» **What is required**
Please transcribe exactly, and only, the lines of the data below between the line holding "construction. Instead of" and the line holding "Zukunftsabo for", inclusive.

::: Listed records :::

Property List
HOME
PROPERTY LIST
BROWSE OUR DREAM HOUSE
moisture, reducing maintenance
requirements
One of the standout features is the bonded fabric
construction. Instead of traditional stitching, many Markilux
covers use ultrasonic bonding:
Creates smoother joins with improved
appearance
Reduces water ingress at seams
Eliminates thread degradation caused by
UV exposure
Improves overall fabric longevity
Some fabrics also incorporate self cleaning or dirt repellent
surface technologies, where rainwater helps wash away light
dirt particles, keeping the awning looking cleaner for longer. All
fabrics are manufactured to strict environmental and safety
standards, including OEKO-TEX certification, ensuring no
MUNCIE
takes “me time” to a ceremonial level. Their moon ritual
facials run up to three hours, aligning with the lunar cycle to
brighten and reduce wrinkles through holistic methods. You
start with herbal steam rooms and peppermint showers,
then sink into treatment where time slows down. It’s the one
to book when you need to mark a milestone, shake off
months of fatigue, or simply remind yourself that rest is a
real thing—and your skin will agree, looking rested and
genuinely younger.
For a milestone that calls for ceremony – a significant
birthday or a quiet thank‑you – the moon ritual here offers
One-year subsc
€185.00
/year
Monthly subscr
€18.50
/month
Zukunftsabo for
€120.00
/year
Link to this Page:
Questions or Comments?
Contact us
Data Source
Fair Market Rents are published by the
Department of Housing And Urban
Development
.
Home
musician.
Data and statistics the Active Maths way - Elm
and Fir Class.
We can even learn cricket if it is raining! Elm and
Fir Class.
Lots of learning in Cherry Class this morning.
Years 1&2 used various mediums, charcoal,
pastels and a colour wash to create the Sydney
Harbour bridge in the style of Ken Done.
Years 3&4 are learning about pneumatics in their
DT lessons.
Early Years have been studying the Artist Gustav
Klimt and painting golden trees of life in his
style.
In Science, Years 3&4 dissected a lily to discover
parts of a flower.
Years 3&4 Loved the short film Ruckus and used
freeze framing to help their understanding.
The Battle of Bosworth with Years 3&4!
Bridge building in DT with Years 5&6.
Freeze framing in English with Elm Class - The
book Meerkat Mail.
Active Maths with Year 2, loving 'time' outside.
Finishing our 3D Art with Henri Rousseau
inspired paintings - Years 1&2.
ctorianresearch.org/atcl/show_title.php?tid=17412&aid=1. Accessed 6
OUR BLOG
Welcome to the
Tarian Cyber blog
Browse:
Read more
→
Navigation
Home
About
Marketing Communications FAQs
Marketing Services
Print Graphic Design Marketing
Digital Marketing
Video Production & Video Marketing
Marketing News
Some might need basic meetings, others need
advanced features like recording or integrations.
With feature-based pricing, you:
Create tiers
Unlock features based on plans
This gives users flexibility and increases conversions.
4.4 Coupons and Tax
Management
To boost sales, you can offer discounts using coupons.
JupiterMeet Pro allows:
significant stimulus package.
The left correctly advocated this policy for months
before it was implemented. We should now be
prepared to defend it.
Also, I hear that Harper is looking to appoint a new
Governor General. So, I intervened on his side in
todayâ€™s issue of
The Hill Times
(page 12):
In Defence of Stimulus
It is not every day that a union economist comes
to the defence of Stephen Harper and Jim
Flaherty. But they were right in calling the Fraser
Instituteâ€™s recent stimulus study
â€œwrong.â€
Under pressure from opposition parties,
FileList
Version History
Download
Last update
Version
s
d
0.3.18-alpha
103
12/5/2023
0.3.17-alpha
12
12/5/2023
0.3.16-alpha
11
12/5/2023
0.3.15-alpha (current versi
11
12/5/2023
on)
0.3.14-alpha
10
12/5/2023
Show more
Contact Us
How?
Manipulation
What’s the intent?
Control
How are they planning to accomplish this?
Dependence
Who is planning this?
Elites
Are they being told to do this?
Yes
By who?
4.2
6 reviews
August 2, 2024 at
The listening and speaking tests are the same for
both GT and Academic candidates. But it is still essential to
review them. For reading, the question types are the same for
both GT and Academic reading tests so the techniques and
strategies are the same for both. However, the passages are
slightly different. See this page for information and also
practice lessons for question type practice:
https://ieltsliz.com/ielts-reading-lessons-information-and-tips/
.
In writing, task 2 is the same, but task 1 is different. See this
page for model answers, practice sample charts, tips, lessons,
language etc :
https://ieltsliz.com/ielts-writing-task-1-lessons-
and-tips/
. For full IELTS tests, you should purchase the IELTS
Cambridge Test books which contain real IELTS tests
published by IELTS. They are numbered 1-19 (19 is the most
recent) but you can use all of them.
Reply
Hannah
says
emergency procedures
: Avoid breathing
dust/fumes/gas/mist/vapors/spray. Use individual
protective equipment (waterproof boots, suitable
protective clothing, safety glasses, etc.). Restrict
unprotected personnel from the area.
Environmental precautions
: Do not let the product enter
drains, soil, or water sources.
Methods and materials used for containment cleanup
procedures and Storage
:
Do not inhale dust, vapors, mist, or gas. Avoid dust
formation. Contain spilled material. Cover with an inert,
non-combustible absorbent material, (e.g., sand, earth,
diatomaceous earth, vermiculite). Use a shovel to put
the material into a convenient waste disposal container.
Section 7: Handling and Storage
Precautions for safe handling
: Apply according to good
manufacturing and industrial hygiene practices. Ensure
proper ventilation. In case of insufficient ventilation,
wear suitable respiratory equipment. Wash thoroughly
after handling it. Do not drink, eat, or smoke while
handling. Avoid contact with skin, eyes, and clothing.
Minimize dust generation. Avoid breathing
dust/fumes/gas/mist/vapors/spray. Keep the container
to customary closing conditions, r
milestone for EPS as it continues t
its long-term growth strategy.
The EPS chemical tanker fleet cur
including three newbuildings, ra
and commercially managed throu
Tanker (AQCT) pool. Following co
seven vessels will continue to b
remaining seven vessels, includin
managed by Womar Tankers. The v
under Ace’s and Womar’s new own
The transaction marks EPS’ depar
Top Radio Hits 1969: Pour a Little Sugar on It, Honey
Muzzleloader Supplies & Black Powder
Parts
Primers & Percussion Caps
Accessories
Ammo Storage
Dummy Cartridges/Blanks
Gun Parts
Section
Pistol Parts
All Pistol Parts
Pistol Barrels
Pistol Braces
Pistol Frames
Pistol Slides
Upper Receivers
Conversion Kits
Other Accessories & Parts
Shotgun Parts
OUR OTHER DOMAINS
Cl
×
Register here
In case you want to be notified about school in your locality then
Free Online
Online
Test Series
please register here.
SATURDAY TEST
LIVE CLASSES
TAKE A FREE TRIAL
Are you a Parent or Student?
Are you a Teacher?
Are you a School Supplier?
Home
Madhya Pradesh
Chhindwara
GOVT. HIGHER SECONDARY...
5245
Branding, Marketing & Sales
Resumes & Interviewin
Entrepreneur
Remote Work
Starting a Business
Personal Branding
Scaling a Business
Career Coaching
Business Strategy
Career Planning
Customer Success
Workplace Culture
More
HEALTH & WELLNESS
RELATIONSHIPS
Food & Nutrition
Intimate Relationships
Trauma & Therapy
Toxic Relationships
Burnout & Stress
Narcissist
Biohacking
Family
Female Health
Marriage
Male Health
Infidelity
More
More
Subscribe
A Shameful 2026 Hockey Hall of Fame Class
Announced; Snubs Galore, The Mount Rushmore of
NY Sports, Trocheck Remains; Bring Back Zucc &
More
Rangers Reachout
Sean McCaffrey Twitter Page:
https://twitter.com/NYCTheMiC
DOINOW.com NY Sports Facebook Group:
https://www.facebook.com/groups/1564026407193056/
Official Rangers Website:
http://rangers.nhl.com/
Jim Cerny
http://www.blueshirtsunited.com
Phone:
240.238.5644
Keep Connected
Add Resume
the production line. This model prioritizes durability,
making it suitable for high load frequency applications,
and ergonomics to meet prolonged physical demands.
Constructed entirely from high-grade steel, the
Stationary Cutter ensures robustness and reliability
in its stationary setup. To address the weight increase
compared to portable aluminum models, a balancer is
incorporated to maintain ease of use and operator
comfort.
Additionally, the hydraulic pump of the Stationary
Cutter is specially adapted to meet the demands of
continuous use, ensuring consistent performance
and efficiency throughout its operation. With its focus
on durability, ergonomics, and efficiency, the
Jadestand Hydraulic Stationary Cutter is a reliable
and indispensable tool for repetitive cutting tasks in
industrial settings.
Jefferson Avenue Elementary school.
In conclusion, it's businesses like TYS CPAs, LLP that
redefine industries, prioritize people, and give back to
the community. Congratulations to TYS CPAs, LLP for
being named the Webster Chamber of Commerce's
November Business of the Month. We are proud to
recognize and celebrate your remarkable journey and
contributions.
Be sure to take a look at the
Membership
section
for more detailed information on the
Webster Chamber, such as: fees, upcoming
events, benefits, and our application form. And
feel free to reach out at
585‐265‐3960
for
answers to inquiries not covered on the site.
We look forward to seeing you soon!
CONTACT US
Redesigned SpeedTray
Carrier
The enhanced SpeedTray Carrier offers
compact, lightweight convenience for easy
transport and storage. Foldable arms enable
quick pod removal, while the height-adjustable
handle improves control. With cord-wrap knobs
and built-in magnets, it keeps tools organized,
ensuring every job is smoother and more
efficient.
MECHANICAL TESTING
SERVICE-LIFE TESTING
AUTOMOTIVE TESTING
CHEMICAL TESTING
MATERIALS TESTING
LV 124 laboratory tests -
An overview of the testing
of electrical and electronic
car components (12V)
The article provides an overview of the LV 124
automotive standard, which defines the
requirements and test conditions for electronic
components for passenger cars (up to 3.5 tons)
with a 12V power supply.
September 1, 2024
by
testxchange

:::

» **Written reply**
construction. Instead of traditional stitching, many Markilux
covers use ultrasonic bonding:
Creates smoother joins with improved
appearance
Reduces water ingress at seams
Eliminates thread degradation caused by
UV exposure
Improves overall fabric longevity
Some fabrics also incorporate self cleaning or dirt repellent
surface technologies, where rainwater helps wash away light
dirt particles, keeping the awning looking cleaner for longer. All
fabrics are manufactured to strict environmental and safety
standards, including OEKO-TEX certification, ensuring no
MUNCIE
takes “me time” to a ceremonial level. Their moon ritual
facials run up to three hours, aligning with the lunar cycle to
brighten and reduce wrinkles through holistic methods. You
start with herbal steam rooms and peppermint showers,
then sink into treatment where time slows down. It’s the one
to book when you need to mark a milestone, shake off
months of fatigue, or simply remind yourself that rest is a
real thing—and your skin will agree, looking rested and
genuinely younger.
For a milestone that calls for ceremony – a significant
birthday or a quiet thank‑you – the moon ritual here offers
One-year subsc
€185.00
/year
Monthly subscr
€18.50
/month
Zukunftsabo for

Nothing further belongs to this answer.